* _What you should do_
Could you set down every entry exactly as it stands, without the images?

* _Records_
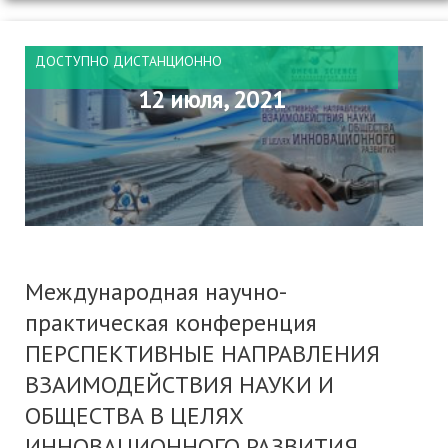
ДОСТУПНО ДИСТАНЦИОННО
12 июля, 2021
Международная научно-
практическая конференция
ПЕРСПЕКТИВНЫЕ НАПРАВЛЕНИЯ
ВЗАИМОДЕЙСТВИЯ НАУКИ И
ОБЩЕСТВА В ЦЕЛЯХ
ИННОВАЦИОННОГО РАЗВИТИЯ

* _Solution to this problem_
ДОСТУПНО ДИСТАНЦИОННО
12 июля, 2021
Международная научно-
практическая конференция
ПЕРСПЕКТИВНЫЕ НАПРАВЛЕНИЯ
ВЗАИМОДЕЙСТВИЯ НАУКИ И
ОБЩЕСТВА В ЦЕЛЯХ
ИННОВАЦИОННОГО РАЗВИТИЯ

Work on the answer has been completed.